Why is it that you are interested in the Apertium project?[edit]
In the beginning I was drawn towards the topic. Programming and linguistics is a great combination. As I stated earlier, I have a special interest in the field of natural language processing, and before entering the university I participated in a few extra-curricular activities regarding linguistics. I found out that the Apertium project has a comprehensive and well maintained documentation that proves to be of great help, and the community is very responsive to whatever problems I may have. These aspects made me consider Apertium to be a great choice for applying to GsoC 2012.
Which of the published tasks are you interested in?[edit]
Adopting an orphaned language pair: french-romanian (fr-ro)
Why should Google and Apertium sponsor it?[edit]
The language pair I would like to develop would be, in my opinion, a great addition to the Apertium set of language pairs. The fact that some work is already done on the pair, is a major advantage, and increases the chances of success of the project. Also, given the fact that the the selected language-pair is not very well represented in other free machine translation systems (see resources [1] and [2] for a list of considered machine translation systems), I believe that a fr-ro pair would be a most useful release.
How and who it will benefit?[edit]
Given the fact that I intend to create a very thorough documentation, I believe that the language pair could stand as a tutorial for developing other language pairs inside the Apertium project, such as: italian-romanian or aromanian-romanian. Also, I believe that this project will offer a valuable free educational and cultural tool, which is in the spirit of open-source and of the Apertium organization.

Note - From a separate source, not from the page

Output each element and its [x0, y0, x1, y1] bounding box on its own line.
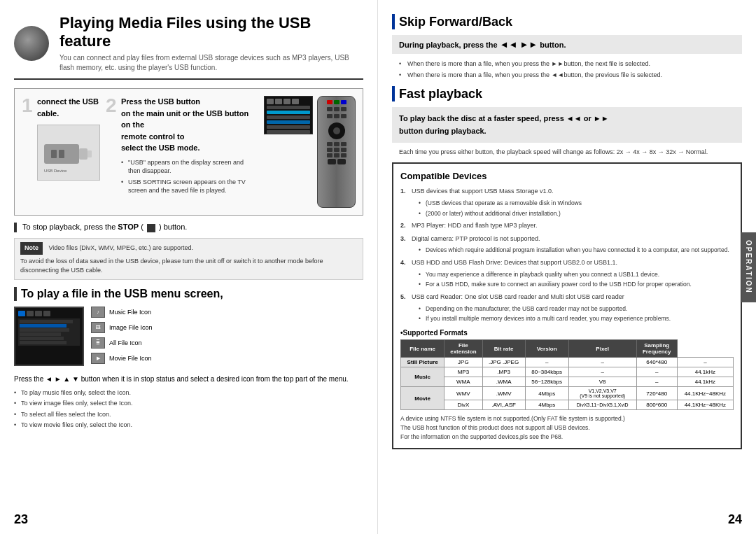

What do you plan to do?[edit]
I have several aspects in mind, that I plan to implement during the project:
- clean and repair the existing code(tags,paradigm definitions, transfer rules);
- add entries to the bilingual dictionary, as well as to the Romanian and French monodictionaries;
- create scripts for multiple purposes: adding data, testing;
- work on transfer rules;
- solve disambiguation problems;
- produce comprising documentation, so that the language pair can be easily maintained;
Work already done[edit]
- installed Apertium and prepared the necessary environment for developing an Apertium project;
- familiarized myself with the Apertium system by working on the coding challenge;
- got to know the community, got used to the means of communication
- read part of the available documentation ;
Proposed schedule[edit]
Before the coding period[edit]
- practice working with the Apertium system;
- stay connected with the community in order to find the best solutions, for emerging questions and problems;
- search for online resources regarding the languages;
- think of and try to implement auxiliary tools and scripts that would be useful to the project;
During the coding period[edit]
Week 1-2:(21.05-3.06)
- investigate the monolingual dictionaries and the bilingual dictionary
- clean and repair problems related to the the dictionaries: regarding entries; regarding structure of the dictionary: tags, paradigm definitions
- enhance structure with needed information
- scripts for testing entries in monolingual dictionaries
- documentation: comments on data files and scripts produced
Deliverable 1: Improved monolingual and bilingual dictionaries
Week 3-5:(4.06- 24.06)
- add new entries to the monolingual ro dictionary
- add new entries to the monolingual fr dictionary
- add new entries to the bilingual dictionary
- scripts for adding data
- scripts for testing translations between fr-ro and ro-fr
- begin work on transfer rules
- documentation: comments on data files and scripts produced
Deliverable 2: Complete monolingual dictionaries and bilingual dictionary ( in time for midterm evaluation)
Week 6-9:(25.06- 22.07)
- investigate existing transfer rules files (search for possible errors or improvements)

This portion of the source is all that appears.